Stress Localization in the RNA Backbone: A Mechanical Footprint for Predicting Base-Backbone Tertiary Contacts

A physico-chemical basis to understand the site-specificity of intramolecular nucleophilic attack in RNA self-splicing involves the identification of vulnerable backbone regions in addition to determining the proper placement of attacking groups. In preliminary relevant work we have introduced the decisive concept of structure-induced localized absorption of stress by backbone degrees of freedom. In this way we implemented a mechanical approach which incorporates the consensus structural information as a constraint and correctly identifies reactive sites as strain hot spots. In this work we turn this approach into a predictive tool to search for structural constraints which are necessary to localize strain at pre-determined splicing and cyclization sites. In particular, we identify tertiary base backbone contacts regarding them as appropriate constraints to the backbone mechanics. To implement our approach we introduce an effective Hamiltonian which governs the exploration of backbone conformation space by energetically penalizing structural distortions. We show how this Hamiltonian singles out specific regions of stress associated with reactive sites.

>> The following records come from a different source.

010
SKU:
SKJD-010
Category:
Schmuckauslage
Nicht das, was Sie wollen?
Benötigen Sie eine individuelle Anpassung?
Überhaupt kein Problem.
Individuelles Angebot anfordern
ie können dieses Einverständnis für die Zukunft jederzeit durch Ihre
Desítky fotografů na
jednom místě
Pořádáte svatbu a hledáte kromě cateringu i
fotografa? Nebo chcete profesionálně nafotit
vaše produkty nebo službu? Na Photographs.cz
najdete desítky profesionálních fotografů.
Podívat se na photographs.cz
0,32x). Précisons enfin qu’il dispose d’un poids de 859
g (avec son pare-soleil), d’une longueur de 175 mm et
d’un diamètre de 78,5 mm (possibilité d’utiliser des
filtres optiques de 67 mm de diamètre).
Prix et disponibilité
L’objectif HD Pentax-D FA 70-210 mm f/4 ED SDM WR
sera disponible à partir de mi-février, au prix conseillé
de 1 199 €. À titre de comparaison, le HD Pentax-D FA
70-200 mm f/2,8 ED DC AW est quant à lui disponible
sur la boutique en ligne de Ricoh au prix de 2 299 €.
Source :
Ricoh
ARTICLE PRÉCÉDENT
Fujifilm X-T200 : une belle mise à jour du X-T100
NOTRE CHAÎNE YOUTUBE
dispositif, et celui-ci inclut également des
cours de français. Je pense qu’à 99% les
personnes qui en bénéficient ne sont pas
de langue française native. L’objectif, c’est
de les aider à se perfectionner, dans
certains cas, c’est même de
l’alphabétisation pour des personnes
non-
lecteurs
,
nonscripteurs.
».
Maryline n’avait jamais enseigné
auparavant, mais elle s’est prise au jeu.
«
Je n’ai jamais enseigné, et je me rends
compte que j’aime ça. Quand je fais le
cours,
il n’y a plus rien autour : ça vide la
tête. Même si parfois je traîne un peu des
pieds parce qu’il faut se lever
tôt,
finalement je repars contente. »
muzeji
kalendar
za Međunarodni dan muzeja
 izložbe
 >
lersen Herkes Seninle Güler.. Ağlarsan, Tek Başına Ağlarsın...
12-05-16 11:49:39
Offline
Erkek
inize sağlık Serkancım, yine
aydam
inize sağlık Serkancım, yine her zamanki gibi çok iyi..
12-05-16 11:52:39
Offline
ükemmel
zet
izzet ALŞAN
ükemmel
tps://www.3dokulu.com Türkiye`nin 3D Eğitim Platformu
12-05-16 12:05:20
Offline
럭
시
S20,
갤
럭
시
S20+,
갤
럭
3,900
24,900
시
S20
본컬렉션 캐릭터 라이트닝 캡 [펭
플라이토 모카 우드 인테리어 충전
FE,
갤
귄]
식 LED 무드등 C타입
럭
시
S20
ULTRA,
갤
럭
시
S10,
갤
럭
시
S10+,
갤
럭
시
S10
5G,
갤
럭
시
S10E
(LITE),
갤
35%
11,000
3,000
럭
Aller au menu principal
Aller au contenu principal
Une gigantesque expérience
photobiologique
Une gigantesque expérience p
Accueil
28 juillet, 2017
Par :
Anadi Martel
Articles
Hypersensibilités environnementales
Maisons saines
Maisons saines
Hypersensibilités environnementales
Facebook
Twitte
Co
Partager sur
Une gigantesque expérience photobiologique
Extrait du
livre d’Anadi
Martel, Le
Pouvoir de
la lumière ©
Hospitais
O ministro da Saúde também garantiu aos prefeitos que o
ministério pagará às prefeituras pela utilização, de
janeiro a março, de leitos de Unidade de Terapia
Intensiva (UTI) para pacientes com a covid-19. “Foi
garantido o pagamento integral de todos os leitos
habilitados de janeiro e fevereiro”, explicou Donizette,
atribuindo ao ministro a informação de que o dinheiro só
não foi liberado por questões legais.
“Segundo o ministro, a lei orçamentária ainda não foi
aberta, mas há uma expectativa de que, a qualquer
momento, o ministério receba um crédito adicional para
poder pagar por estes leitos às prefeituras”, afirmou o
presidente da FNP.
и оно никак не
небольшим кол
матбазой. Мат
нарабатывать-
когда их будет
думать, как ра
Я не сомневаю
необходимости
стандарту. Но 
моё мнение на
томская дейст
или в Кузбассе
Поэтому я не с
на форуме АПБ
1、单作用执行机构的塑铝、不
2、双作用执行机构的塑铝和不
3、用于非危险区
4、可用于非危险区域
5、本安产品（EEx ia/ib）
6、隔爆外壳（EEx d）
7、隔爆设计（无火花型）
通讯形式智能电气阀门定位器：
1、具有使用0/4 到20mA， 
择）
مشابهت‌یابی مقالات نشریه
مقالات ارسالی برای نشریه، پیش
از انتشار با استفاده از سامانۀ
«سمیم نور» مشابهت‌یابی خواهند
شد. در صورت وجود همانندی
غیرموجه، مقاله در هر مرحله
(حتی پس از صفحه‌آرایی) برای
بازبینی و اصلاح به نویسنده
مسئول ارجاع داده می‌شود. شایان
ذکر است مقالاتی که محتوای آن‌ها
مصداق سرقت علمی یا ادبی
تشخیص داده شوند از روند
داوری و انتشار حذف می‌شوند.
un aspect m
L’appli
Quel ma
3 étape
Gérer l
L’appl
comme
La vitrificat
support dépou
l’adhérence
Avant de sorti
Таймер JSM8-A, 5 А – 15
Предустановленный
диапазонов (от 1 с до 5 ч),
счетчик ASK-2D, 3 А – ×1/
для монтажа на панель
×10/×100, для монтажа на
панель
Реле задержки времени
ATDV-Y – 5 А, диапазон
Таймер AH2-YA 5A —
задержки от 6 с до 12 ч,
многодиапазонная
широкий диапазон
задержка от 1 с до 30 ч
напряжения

As an illustration, we apply this working principle to a specific ribozyme, the cobI5 intron, for which the tertiary interactions predicted to be functional in 3′ splicing have not been previously determined experimentally. To establish the predictive value of our approach, we identify the tertiary contacts that should be present in the cobI5 intron to serve as scaffolds stabilizing the conserved P10 secondary interaction and to introduce ribose conformational rigidity necessary to localize strain precisely at the 3′ splicing site. Guided by our computations, the purported interactions are confirmed using deoxyribose substitution probes.